Apple reported fiscal Q1 revenue of $143.8B, up 16% YoY, with iPhone revenue +23% and EPS $2.84, up 19% YoY. Management guided fiscal Q2 revenue +13–16% YoY despite supply constraints, services revenue hit a record $30B (+14% YoY) and is a key profitability driver. The article argues Apple could be an indirect AI beneficiary as a consumer distribution layer rather than heavy infrastructure spender, and notes Berkshire remains its largest disclosed equity holding (~$62B). Valuation is ~33x P/E, which the author views as a premium justified by accelerating fundamentals and potential AI tailwinds.

Analysis

Treat Apple as a distribution- and monetization-led AI winner rather than an infrastructure spender: if the OS becomes the primary interface to multi-provider models, value accrues to engagement minutes and wallet-share inside the ecosystem more than raw device shipments. That converts small increases in user engagement into outsized profit flow because recurring software fees and take-rates compound with limited incremental capex, making per-user LTV the dominant lever over near-term unit growth. Expect the economic shift to unfold unevenly — measurable in ARPU and developer economics over 6–24 months — and to increase Apple’s bargaining power over both app developers and model vendors. Edge-first AI features create a non-linear supplier reweighting across the stack. More on-device inference raises the importance of NPUs, advanced packaging, sensors, and battery energy density; conversely, hyperscaler training demand remains concentrated in datacenter GPUs, benefiting cloud-chip vendors. That bifurcation creates a two-track supply chain where Apple’s suppliers can capture richer ASPs on components embedded in consumer hardware while GPU vendors capture cloud spending — a dynamic that will show up as diverging supplier revenue and margin trajectories over the next 2–18 months.

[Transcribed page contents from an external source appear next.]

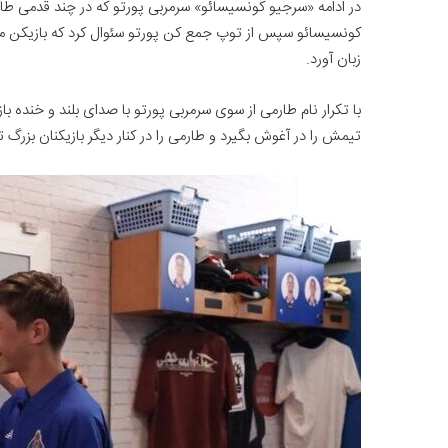
در ادامه «سرجیو کونسیسائو» سرمربی پورتو که در چند قدمی طار
کونسیسائو سپس از توپ جمع کن پورتو سئوال کرد که بازیکن مور
زبان آورد.
با تکرار نام طارمی از سوی سرمربی پورتو با صدای بلند و خنده 
تیمش را در آغوش بگیرد و طارمی را در کنار دیگر بازیکنان بزرگ تی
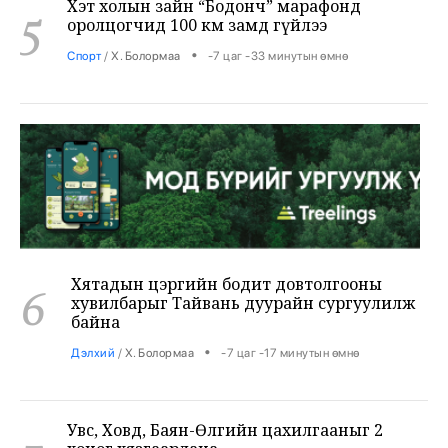
•
Спорт
/
Х. Болормаа
-7 цаг -33 минутын өмнө
Хятадын цэргийн бодит довтолгооны
6
хувилбарыг Тайвань дуурайн сургуулилж
байна
•
Дэлхий
/
Х. Болормаа
-7 цаг -17 минутын өмнө
Увс, Ховд, Баян-Өлгийн цахилгааныг 2
7
хоног хязгаарлана
•
Эрчим хүч
/
Х. Болормаа
-6 цаг -49 минутын өмнө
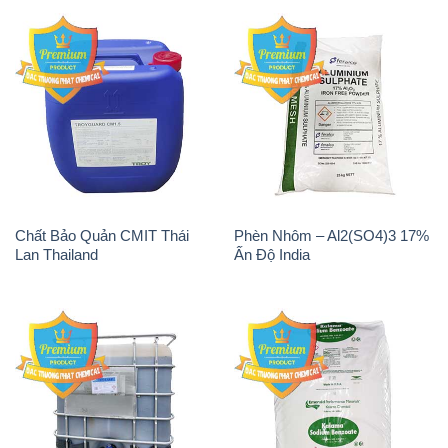
Chất Bảo Quản CMIT Thái
Phèn Nhôm – Al2(SO4)3 17%
Lan Thailand
Ấn Độ India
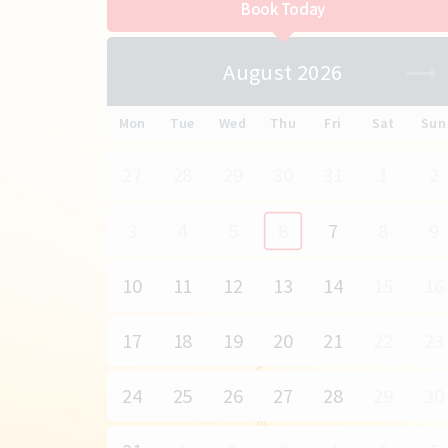
Book Today
August 2026
Mon
Tue
Wed
Thu
Fri
Sat
Sun
27
28
29
30
31
1
2
3
4
5
6
7
8
9
10
11
12
13
14
15
16
17
18
19
20
21
22
23
24
25
26
27
28
29
30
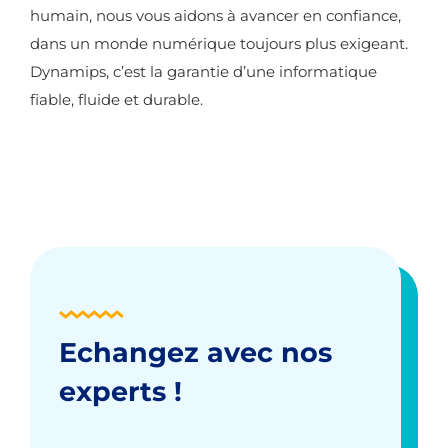
humain, nous vous aidons à avancer en confiance,
dans un monde numérique toujours plus exigeant.
Dynamips, c’est la garantie d’une informatique
fiable, fluide et durable.
Echangez avec nos
experts !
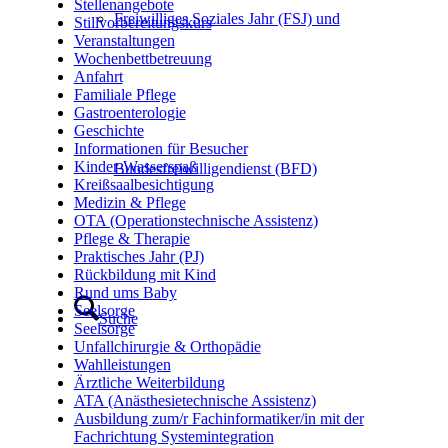
Stellenangebote
Freiwilliges Soziales Jahr (FSJ) und
Stillvorbereitungskurs
Veranstaltungen
Wochenbettbetreuung
Anfahrt
Familiale Pflege
Gastroenterologie
Geschichte
Informationen für Besucher
Kinder-Wasserspaß
Bundesfreiwilligendienst (BFD)
Kreißsaalbesichtigung
Medizin & Pflege
OTA (Operationstechnische Assistenz)
Pflege & Therapie
Praktisches Jahr (PJ)
Rückbildung mit Kind
Rund ums Baby
Seelsorge
Suche
Seelsorge
Unfallchirurgie & Orthopädie
Wahlleistungen
Ärztliche Weiterbildung
ATA (Anästhesietechnische Assistenz)
Ausbildung zum/r Fachinformatiker/in mit der
Fachrichtung Systemintegration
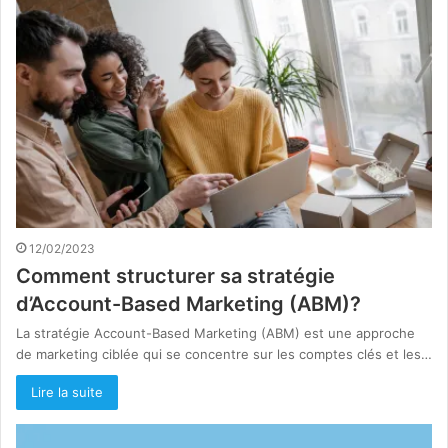
12/02/2023
Comment structurer sa stratégie
d’Account-Based Marketing (ABM)?
La stratégie Account-Based Marketing (ABM) est une approche
de marketing ciblée qui se concentre sur les comptes clés et les…
Lire la suite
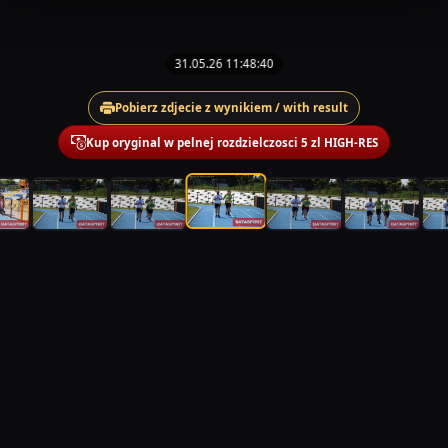
31.05.26 11:48:40
Pobierz zdjecie z wynikiem / with result
Kup oryginal w pelnej rozdzielczosci 5 zl HIGH-RES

Key risks and catalysts: platform neutrality rules or a credible cross‑platform assistant that becomes default on non‑Apple devices would materially blunt Apple’s monetization upside; conversely, announced support for third‑party model choice inside the OS or an AI-enabled new product category would be high‑conviction positive catalysts. Near-term volatility will be driven by supply constraints, product cadence, and regulatory headlines (days–weeks), while meaningful margin and services re‑mix payoff will be realized over multiple quarters to years. Monitor developer take-rates, in‑app monetization metrics, and supplier order books as the earliest objective signals.